Production-ready patterns for Oracle Cloud SDK usage in TypeScript and Python.

Prerequisites

  • Completed oraclecloud-install-auth setup
  • Familiarity with async/await patterns
  • Understanding of error handling best practices

Instructions

Step 1: Implement Singleton Pattern (Recommended)

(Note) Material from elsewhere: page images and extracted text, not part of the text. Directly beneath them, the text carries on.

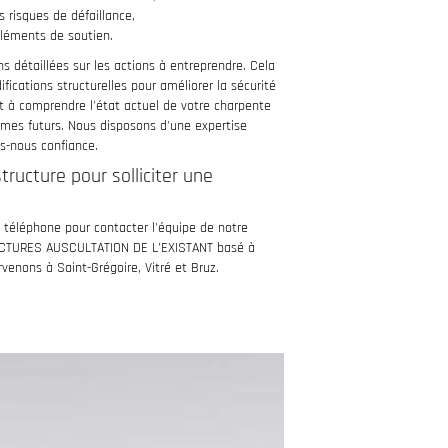
 risques de défaillance,
éléments de soutien.
 détaillées sur les actions à entreprendre. Cela
cations structurelles pour améliorer la sécurité
nt à comprendre l'état actuel de votre charpente
lèmes futurs. Nous disposons d'une expertise
es-nous confiance.
ructure pour solliciter une
téléphone pour contacter l'équipe de notre
UCTURES AUSCULTATION DE L'EXISTANT basé à
venons à Saint-Grégoire, Vitré et Bruz.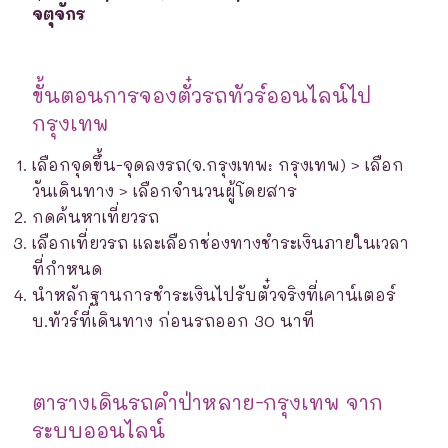
จตุจักร
ขั้นตอนการจองตั๋วรถทัวร์ออนไลน์ไป
กรุงเทพ
เลือกจุดขึ้น-จุดลงรถ(จ.กรุงเทพ: กรุงเทพ) > เลือก
วันเดินทาง > เลือกจำนวนผู้โดยสาร
กดค้นหาเที่ยวรถ
เลือกเที่ยวรถ และเลือกช่องทางชำระเงินภายในเวลา
ที่กำหนด
นำหลักฐานการชำระเงินไปรับตั๋วจริงที่เคาน์เตอร์
บ.ทัวร์ที่เดินทาง ก่อนรถออก 30 นาที
ตารางเดินรถคำป่าหลาย-กรุงเทพ จาก
ระบบออนไลน์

// src/oraclecloud/client.ts
import { OracleCloudClient } from '@oraclecloud/sdk';

let instance: OracleCloudClient | null = null;

export function getOracle CloudClient(): OracleCloudClient {
  if (!instance) {
    instance = new OracleCloudClient({
      apiKey: process.env.ORACLECLOUD_API_KEY!,
      // Additional options
    });
  }
  return instance;
}

Step 2: Add Error Handling Wrapper


import { Oracle CloudError } from '@oraclecloud/sdk';

async function safeOracle CloudCall<T>(
  operation: () => Promise<T>
): Promise<{ data: T | null; error: Error | null }> {
  try {
    const data = await operation();
    return { data, error: null };
  } catch (err) {
    if (err instanceof Oracle CloudError) {
      console.error({
        code: err.code,
        message: err.message,
      });
    }
    return { data: null, error: err as Error };
  }
}

Step 3: Implement Retry Logic


async function withRetry<T>(
  operation: () => Promise<T>,
  maxRetries = 3,
  backoffMs = 1000
): Promise<T> {
  for (let attempt = 1; attempt <= maxRetries; attempt++) {
    try {
      return await operation();
    } catch (err) {
      if (attempt === maxRetries) throw err;
      const delay = backoffMs * Math.pow(2, attempt - 1);
      await new Promise(r => setTimeout(r, delay));
    }
  }
  throw new Error('Unreachable');
}

Output

  • Type-safe client singleton
  • Robust error handling with structured logging
  • Automatic retry with exponential backoff
  • Runtime validation for API responses

Error Handling

Pattern Use Case Benefit
Safe wrapper All API calls Prevents uncaught exceptions
Retry logic Transient failures Improves reliability
Type guards Response validation Catches API changes
Logging All operations Debugging and monitoring

Examples

Factory Pattern (Multi-tenant)


const clients = new Map<string, OracleCloudClient>();

export function getClientForTenant(tenantId: string): OracleCloudClient {
  if (!clients.has(tenantId)) {
    const apiKey = getTenantApiKey(tenantId);
    clients.set(tenantId, new OracleCloudClient({ apiKey }));
  }
  return clients.get(tenantId)!;
}

Python Context Manager


from contextlib import asynccontextmanager
from oraclecloud import OracleCloudClient

@asynccontextmanager
async def get_oraclecloud_client():
    client = OracleCloudClient()
    try:
        yield client
    finally:
        await client.close()

Zod Validation


import { z } from 'zod';

const oraclecloudResponseSchema = z.object({
  id: z.string(),
  status: z.enum(['active', 'inactive']),
  createdAt: z.string().datetime(),
});

Resources

Next Steps

Apply patterns in oraclecloud-core-workflow-a for real-world usage.